● HOW TO COMPLETE THIS TASK
When you reach the line containing "Christmas (821, 464)" in the records below, start copying exactly, and stop once you have copied the line containing "Holidays (287, 584)".

[Stored items]
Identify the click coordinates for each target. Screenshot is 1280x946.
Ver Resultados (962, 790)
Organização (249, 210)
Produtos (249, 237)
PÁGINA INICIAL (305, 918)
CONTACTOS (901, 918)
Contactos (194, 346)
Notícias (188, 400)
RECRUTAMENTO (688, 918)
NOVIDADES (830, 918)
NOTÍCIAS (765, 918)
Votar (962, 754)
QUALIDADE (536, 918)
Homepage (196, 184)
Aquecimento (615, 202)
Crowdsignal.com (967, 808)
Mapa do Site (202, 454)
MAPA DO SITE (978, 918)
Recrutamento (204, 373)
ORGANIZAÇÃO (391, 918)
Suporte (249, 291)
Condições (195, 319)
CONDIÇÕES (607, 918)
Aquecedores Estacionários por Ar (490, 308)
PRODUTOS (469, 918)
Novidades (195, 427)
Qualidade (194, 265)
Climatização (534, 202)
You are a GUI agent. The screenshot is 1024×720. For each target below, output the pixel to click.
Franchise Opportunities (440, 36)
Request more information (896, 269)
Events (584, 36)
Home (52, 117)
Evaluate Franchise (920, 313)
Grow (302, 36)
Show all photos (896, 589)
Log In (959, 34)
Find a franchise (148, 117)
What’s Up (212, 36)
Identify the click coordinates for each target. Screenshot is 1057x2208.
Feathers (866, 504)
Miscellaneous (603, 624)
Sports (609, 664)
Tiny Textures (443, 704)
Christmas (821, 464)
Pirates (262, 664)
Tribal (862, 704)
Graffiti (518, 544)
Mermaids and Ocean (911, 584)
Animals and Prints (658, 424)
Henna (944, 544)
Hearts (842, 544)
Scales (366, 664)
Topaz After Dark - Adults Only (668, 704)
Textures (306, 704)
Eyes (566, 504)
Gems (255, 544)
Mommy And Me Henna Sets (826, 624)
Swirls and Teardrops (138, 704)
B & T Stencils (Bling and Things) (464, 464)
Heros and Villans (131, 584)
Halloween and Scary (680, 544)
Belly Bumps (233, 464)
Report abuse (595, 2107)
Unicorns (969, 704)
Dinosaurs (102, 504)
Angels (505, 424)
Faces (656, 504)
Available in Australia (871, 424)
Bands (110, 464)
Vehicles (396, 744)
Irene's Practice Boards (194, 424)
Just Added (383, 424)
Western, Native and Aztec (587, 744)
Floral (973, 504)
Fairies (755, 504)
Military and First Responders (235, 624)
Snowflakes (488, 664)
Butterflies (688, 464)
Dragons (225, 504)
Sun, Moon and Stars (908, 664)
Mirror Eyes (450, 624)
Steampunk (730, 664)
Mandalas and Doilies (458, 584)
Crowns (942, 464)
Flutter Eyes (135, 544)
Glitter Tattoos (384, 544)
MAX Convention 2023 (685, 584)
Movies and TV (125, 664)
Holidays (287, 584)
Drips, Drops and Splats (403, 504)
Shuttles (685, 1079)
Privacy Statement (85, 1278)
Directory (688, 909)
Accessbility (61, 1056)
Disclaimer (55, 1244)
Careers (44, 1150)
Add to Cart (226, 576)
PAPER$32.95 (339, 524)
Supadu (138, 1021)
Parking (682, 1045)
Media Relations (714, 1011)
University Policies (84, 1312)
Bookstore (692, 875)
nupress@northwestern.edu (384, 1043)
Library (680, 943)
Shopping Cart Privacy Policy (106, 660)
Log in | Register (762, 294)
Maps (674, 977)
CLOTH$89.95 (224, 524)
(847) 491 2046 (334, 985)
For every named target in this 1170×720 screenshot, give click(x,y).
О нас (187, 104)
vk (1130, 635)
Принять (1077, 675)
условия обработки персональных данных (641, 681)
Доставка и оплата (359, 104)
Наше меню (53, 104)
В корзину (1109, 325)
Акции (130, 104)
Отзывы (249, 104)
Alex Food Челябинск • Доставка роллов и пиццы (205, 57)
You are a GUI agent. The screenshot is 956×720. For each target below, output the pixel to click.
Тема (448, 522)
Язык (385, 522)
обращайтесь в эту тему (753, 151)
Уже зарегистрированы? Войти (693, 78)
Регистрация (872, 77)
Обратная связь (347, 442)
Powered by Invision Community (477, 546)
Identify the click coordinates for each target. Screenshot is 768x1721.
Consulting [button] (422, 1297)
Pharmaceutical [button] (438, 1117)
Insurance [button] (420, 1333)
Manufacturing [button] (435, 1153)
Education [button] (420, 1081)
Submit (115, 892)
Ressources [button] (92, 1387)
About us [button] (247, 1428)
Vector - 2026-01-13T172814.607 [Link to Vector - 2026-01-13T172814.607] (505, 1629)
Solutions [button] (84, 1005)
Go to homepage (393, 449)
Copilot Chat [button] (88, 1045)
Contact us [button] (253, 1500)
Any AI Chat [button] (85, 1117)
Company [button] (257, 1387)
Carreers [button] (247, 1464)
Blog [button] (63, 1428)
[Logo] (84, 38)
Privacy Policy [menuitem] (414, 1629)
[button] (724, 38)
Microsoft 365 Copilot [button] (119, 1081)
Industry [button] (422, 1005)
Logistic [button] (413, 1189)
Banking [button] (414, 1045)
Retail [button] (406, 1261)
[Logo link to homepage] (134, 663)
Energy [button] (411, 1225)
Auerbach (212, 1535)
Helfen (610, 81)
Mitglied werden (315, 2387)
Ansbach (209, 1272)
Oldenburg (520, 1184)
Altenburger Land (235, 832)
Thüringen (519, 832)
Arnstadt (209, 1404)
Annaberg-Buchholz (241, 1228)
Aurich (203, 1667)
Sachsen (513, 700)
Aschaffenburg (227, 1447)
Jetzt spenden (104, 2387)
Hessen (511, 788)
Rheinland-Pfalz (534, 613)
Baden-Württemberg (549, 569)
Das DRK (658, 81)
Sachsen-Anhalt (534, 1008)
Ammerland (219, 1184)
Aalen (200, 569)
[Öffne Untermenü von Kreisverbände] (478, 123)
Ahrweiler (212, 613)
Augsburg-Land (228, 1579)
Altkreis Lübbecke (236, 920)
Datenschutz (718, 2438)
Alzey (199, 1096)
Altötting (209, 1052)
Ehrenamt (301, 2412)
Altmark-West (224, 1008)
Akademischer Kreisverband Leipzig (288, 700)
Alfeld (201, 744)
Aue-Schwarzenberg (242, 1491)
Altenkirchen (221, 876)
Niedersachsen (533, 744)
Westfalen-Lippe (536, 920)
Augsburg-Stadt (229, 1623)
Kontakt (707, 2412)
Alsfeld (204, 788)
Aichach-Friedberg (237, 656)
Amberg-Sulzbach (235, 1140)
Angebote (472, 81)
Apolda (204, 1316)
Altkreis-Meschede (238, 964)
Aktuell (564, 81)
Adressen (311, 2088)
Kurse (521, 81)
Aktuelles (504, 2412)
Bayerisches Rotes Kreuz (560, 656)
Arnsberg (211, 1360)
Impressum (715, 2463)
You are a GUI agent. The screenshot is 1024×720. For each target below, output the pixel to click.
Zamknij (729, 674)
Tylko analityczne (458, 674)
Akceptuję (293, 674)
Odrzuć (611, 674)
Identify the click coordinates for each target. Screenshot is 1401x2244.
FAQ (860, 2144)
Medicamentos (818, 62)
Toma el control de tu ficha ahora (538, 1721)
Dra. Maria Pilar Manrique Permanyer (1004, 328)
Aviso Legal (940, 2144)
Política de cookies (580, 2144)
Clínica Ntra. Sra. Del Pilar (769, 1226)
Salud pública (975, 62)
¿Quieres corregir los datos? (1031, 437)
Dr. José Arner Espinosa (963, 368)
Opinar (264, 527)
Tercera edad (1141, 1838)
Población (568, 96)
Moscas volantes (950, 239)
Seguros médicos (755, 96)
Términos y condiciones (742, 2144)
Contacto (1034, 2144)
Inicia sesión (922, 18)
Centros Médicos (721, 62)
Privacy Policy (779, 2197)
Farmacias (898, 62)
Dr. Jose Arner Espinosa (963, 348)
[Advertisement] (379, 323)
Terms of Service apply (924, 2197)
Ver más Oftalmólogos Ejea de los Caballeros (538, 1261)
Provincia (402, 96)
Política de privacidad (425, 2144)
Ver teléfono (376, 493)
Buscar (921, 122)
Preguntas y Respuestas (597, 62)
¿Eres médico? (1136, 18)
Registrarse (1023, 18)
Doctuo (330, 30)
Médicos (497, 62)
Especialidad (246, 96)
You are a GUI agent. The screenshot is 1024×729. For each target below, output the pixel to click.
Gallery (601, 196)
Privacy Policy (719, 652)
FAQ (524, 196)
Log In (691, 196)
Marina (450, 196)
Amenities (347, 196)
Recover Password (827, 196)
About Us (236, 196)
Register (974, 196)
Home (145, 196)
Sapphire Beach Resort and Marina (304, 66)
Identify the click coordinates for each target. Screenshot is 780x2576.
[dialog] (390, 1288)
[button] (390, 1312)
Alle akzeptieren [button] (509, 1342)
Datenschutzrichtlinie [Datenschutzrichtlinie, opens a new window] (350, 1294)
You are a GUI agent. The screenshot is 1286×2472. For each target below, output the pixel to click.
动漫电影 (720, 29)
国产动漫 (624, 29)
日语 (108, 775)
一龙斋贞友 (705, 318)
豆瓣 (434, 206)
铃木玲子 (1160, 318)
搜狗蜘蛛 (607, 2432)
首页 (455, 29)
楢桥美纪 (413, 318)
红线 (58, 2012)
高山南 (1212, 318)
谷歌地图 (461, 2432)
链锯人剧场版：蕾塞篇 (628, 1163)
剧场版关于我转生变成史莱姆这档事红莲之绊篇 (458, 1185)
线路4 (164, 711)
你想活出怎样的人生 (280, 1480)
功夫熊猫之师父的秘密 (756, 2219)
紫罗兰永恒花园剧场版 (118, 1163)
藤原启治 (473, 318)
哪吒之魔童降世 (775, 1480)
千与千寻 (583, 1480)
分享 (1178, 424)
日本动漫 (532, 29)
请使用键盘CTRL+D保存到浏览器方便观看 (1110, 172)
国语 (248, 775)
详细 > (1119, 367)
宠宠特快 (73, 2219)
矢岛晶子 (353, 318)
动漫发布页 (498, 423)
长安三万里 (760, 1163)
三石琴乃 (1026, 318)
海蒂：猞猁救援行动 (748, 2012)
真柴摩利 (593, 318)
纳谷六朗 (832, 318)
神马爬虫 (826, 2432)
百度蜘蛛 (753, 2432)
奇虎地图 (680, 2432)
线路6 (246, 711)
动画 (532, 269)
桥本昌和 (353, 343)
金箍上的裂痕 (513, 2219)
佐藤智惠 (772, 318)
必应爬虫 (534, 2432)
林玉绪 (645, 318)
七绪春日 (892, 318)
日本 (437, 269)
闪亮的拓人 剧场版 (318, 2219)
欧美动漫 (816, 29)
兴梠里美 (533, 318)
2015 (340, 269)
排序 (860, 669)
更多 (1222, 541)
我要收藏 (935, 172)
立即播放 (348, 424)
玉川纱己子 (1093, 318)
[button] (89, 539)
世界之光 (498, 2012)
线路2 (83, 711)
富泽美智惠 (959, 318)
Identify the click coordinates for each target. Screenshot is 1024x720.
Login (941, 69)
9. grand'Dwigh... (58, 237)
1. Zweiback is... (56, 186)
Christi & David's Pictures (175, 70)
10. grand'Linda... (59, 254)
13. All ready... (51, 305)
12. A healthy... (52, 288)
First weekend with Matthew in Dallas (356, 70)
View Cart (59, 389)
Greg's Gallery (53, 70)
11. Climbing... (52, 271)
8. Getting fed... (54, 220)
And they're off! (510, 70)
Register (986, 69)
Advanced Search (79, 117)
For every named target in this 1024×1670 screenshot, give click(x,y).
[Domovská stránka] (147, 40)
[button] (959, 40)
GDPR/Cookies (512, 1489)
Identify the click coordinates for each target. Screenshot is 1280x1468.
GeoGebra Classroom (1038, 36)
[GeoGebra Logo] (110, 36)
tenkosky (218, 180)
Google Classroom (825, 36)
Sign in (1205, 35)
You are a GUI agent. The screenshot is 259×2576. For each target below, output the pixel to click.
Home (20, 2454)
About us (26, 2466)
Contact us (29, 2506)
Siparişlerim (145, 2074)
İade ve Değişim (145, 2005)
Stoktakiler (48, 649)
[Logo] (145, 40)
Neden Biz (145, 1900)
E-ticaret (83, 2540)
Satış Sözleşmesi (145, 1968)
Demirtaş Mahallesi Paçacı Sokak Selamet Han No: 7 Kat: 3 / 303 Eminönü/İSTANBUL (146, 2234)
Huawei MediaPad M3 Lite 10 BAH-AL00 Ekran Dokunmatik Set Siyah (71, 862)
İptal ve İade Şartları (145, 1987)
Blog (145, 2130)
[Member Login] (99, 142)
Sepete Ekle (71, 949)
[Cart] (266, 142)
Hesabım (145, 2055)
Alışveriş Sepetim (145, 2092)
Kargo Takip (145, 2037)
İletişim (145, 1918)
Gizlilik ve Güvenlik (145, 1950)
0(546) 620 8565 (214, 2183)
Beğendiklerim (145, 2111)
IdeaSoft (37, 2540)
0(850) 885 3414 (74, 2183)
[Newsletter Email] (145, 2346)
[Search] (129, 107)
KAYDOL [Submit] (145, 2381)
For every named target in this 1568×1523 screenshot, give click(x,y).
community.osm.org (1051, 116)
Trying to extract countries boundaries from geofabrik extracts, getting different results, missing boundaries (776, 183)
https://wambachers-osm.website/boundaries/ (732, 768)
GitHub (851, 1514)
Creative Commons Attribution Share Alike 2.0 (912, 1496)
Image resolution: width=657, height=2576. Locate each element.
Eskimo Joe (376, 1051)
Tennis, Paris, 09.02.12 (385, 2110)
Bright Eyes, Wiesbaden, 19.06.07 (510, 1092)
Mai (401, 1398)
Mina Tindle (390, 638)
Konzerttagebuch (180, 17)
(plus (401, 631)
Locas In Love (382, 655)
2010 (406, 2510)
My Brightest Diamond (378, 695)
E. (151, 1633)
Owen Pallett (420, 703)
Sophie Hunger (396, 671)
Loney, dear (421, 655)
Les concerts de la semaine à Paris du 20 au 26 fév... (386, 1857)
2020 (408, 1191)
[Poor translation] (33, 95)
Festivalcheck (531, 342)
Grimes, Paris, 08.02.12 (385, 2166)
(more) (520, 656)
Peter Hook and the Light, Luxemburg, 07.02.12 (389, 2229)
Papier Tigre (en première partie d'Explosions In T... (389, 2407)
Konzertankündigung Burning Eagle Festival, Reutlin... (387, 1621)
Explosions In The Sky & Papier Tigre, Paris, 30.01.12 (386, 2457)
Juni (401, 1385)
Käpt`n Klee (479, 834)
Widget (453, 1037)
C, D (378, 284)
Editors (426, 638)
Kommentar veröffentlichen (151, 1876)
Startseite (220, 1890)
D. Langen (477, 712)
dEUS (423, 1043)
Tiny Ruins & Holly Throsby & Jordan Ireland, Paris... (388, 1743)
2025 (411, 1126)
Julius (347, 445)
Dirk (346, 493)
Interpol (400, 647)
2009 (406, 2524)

● SOLUTION
Christmas (821, 464)
Pirates (262, 664)
Tribal (862, 704)
Graffiti (518, 544)
Mermaids and Ocean (911, 584)
Animals and Prints (658, 424)
Henna (944, 544)
Hearts (842, 544)
Scales (366, 664)
Topaz After Dark - Adults Only (668, 704)
Textures (306, 704)
Eyes (566, 504)
Gems (255, 544)
Mommy And Me Henna Sets (826, 624)
Swirls and Teardrops (138, 704)
B & T Stencils (Bling and Things) (464, 464)
Heros and Villans (131, 584)
Halloween and Scary (680, 544)
Belly Bumps (233, 464)
Report abuse (595, 2107)
Unicorns (969, 704)
Dinosaurs (102, 504)
Angels (505, 424)
Faces (656, 504)
Available in Australia (871, 424)
Bands (110, 464)
Vehicles (396, 744)
Irene's Practice Boards (194, 424)
Just Added (383, 424)
Western, Native and Aztec (587, 744)
Floral (973, 504)
Fairies (755, 504)
Military and First Responders (235, 624)
Snowflakes (488, 664)
Butterflies (688, 464)
Dragons (225, 504)
Sun, Moon and Stars (908, 664)
Mirror Eyes (450, 624)
Steampunk (730, 664)
Mandalas and Doilies (458, 584)
Crowns (942, 464)
Flutter Eyes (135, 544)
Glitter Tattoos (384, 544)
MAX Convention 2023 (685, 584)
Movies and TV (125, 664)
Holidays (287, 584)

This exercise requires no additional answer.